Preparing to Set Sail
I feel I have been living this transition for some months now. It was late last year that I had to make the decision to accept an offer of moving to a new school.
I was ready to move on. In terms of the goals I had set for myself, of which most were Drama orientated, I felt I had achieved all that I could. I’d started a Drama Club, put on several Drama productions, produced the first musical at the school in many years, entered the kids into Drama festivals, competitions, sent them off to camps and auditions and just generally improved the profile of Drama within the school to something that now resembled respect. There was a solid foundation that someone new could come in and do something with.

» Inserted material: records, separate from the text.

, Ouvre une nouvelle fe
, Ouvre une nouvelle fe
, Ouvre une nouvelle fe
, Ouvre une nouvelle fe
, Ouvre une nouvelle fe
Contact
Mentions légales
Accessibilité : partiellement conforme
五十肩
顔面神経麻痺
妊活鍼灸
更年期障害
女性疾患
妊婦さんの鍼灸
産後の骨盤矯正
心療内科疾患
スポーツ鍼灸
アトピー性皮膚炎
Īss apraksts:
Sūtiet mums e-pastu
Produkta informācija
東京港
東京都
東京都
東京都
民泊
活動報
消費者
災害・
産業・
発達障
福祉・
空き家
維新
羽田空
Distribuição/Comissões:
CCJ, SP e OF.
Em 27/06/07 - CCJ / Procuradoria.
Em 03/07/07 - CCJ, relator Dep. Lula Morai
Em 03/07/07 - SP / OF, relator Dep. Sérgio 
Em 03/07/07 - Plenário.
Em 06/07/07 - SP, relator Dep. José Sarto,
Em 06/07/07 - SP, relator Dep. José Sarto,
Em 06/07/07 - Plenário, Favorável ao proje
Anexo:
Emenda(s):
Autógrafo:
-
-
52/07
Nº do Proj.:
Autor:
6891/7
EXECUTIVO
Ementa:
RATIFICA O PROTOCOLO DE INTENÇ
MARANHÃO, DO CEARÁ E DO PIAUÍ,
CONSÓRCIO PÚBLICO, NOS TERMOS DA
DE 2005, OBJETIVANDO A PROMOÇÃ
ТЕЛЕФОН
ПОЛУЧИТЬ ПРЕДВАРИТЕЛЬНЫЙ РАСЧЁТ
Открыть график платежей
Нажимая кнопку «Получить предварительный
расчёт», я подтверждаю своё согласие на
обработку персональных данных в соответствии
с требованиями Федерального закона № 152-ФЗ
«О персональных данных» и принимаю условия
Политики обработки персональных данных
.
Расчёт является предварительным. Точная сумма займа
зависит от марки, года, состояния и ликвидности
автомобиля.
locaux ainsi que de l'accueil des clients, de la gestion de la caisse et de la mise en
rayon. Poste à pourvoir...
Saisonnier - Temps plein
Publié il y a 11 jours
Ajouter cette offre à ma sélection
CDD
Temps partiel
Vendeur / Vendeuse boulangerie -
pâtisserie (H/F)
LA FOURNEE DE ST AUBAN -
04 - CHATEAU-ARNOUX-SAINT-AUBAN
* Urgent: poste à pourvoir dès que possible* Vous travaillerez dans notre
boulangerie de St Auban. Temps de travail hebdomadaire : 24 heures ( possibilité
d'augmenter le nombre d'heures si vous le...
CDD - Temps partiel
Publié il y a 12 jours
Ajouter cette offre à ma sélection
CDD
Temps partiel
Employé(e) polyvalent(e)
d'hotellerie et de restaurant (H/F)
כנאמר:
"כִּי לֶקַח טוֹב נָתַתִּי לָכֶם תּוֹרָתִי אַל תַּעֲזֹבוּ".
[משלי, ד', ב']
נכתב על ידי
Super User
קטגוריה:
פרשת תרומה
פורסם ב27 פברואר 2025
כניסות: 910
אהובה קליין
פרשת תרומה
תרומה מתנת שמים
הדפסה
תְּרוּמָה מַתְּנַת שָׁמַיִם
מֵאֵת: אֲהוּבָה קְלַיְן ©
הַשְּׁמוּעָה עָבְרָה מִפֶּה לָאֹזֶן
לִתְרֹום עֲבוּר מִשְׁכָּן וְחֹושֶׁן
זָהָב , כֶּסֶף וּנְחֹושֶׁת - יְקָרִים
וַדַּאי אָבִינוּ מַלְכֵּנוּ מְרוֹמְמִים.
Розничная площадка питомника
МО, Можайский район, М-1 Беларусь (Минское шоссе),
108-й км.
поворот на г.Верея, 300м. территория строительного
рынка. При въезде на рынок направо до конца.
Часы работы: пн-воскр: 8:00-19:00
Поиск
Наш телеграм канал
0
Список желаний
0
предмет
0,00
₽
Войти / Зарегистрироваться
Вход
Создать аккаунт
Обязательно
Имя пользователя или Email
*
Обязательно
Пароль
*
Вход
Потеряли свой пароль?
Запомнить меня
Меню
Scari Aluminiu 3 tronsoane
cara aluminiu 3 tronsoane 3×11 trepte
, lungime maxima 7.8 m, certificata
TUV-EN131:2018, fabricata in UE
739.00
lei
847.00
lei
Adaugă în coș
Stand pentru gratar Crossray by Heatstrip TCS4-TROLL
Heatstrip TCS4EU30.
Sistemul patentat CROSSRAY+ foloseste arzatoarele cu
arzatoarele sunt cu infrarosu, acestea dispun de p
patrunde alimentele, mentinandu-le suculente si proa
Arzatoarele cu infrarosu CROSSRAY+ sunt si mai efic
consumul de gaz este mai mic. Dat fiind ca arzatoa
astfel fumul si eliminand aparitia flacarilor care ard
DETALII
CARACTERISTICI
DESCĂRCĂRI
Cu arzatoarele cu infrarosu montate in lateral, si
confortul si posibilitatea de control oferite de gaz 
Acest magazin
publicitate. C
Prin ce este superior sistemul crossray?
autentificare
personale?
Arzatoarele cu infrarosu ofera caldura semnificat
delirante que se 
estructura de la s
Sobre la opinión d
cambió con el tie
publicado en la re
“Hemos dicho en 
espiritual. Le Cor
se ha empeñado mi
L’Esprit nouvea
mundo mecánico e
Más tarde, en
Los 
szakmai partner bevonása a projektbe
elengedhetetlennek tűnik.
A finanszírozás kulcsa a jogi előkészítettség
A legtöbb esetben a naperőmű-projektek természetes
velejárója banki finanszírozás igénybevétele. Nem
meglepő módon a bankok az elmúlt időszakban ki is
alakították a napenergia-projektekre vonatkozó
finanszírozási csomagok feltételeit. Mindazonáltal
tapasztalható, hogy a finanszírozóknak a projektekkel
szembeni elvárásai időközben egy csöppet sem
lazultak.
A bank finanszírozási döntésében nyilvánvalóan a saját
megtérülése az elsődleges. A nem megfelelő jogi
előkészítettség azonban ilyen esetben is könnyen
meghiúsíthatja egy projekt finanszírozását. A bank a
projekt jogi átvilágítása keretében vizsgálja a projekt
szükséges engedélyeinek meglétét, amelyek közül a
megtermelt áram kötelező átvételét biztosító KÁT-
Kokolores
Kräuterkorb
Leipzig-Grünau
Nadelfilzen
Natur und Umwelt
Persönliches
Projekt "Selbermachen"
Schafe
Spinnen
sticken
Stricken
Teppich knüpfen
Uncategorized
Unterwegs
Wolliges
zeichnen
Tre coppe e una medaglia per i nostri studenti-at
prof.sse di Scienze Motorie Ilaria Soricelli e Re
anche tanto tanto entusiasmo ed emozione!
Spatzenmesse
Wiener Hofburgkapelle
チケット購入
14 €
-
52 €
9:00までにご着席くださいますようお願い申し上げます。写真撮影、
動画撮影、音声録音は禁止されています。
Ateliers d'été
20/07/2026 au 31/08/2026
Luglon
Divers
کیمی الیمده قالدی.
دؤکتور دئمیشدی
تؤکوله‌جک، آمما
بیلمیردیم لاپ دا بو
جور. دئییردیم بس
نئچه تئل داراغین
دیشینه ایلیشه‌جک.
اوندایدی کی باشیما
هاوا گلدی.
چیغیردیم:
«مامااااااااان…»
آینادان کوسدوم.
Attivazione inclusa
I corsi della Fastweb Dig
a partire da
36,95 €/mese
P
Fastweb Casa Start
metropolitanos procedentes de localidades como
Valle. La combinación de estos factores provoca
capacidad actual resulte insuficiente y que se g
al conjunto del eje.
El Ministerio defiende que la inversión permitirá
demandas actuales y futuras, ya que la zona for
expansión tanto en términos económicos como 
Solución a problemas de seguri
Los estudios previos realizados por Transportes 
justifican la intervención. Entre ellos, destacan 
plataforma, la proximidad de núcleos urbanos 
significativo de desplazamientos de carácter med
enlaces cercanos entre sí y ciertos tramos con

Admittedly I was also a little burnt out and really wanted to focus on my classroom practice. Yes, I had survived the tumultuous first three years of being a new teacher but so much of those first few years had seen me focus on things outside the classroom that I felt as though the quality of my teaching had suffered at times.
My school was an absolute culture shock with its challenging students and constant loneliness due to my being the only Drama teacher in the school. I chose to swim rather than sink however, searching for every possible positive opportunity I could. I joined committees, became the Peer Mediation Co-ordinator and Year Adviser which, aside from every Drama thing I have achieved, is probably my biggest achievement and the most rewarding thing I have done as a teacher to date. I learnt about PLN’s and the power of Twitter and blogging and from there my teaching world opened and it was time to look for a new experience. I wasn’t an island any more. I had built a small raft and I wanted to try it out.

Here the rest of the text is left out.